** Opening INFORMATION GIVEN block **

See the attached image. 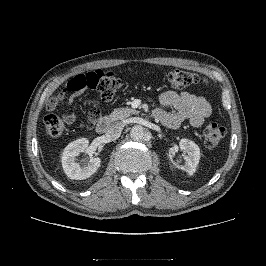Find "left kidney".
I'll use <instances>...</instances> for the list:
<instances>
[{
    "label": "left kidney",
    "mask_w": 266,
    "mask_h": 266,
    "mask_svg": "<svg viewBox=\"0 0 266 266\" xmlns=\"http://www.w3.org/2000/svg\"><path fill=\"white\" fill-rule=\"evenodd\" d=\"M179 146L186 154L184 156L185 163L184 165H180L178 163H173V164L175 165L176 168L187 172L189 175H193L199 164L200 149L197 144H195L193 141L186 139V138H183L180 140ZM173 151H174L173 148L169 150L170 157Z\"/></svg>",
    "instance_id": "1"
}]
</instances>
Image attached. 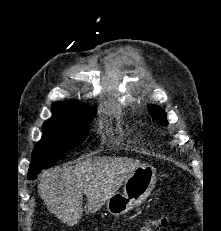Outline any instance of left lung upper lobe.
I'll use <instances>...</instances> for the list:
<instances>
[{
	"instance_id": "5c2ea615",
	"label": "left lung upper lobe",
	"mask_w": 221,
	"mask_h": 231,
	"mask_svg": "<svg viewBox=\"0 0 221 231\" xmlns=\"http://www.w3.org/2000/svg\"><path fill=\"white\" fill-rule=\"evenodd\" d=\"M150 113L164 126L168 125L166 113L155 105L148 106Z\"/></svg>"
}]
</instances>
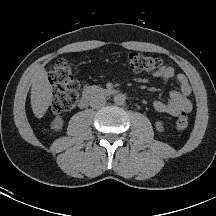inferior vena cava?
I'll return each instance as SVG.
<instances>
[{"label": "inferior vena cava", "instance_id": "inferior-vena-cava-1", "mask_svg": "<svg viewBox=\"0 0 216 216\" xmlns=\"http://www.w3.org/2000/svg\"><path fill=\"white\" fill-rule=\"evenodd\" d=\"M89 104L93 108H101L106 104V98L100 94L93 95L90 98Z\"/></svg>", "mask_w": 216, "mask_h": 216}]
</instances>
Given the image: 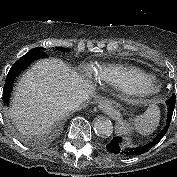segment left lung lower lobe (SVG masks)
Listing matches in <instances>:
<instances>
[{
    "label": "left lung lower lobe",
    "mask_w": 177,
    "mask_h": 177,
    "mask_svg": "<svg viewBox=\"0 0 177 177\" xmlns=\"http://www.w3.org/2000/svg\"><path fill=\"white\" fill-rule=\"evenodd\" d=\"M166 104L168 106L166 125L152 142L144 146L122 150L120 146L122 139L120 137H114L110 141V143L106 145V149L113 154H125V155H140L149 151L154 145H156L162 139V137L166 134L170 126L171 118L175 108V99L174 98L168 99L166 101Z\"/></svg>",
    "instance_id": "obj_1"
}]
</instances>
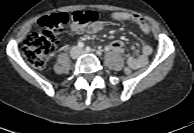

** Closing INFORMATION GIVEN block **

**PROBLEM REQUIREMENTS:** Identify the lines in the entries that hold "fill" and return each one.

**EXERCISE RESULT:**
    "mask_svg": "<svg viewBox=\"0 0 266 266\" xmlns=\"http://www.w3.org/2000/svg\"><path fill=\"white\" fill-rule=\"evenodd\" d=\"M179 146L186 154L184 156L185 163L184 165H180L178 163H173V164L175 165L176 168L187 172L189 175H193L199 164L200 149L197 144H195L193 141L186 139V138H183L180 140ZM173 151H174L173 148L169 150L170 157Z\"/></svg>",
	"mask_svg": "<svg viewBox=\"0 0 221 231\" xmlns=\"http://www.w3.org/2000/svg\"><path fill=\"white\" fill-rule=\"evenodd\" d=\"M150 113L164 126L168 125L166 113L155 105L148 106Z\"/></svg>"
[{"label": "inferior vena cava", "instance_id": "inferior-vena-cava-1", "mask_svg": "<svg viewBox=\"0 0 216 216\" xmlns=\"http://www.w3.org/2000/svg\"><path fill=\"white\" fill-rule=\"evenodd\" d=\"M89 104L93 108H101L106 104V98L100 94L93 95L90 98Z\"/></svg>", "mask_w": 216, "mask_h": 216}]
    "mask_svg": "<svg viewBox=\"0 0 177 177\" xmlns=\"http://www.w3.org/2000/svg\"><path fill=\"white\" fill-rule=\"evenodd\" d=\"M166 104L168 106L166 125L152 142L144 146L122 150L120 146L122 139L120 137H114L110 141V143L106 145V149L113 154H125V155H140L149 151L154 145H156L162 139V137L166 134L170 126L171 118L175 108V99L174 98L168 99L166 101Z\"/></svg>",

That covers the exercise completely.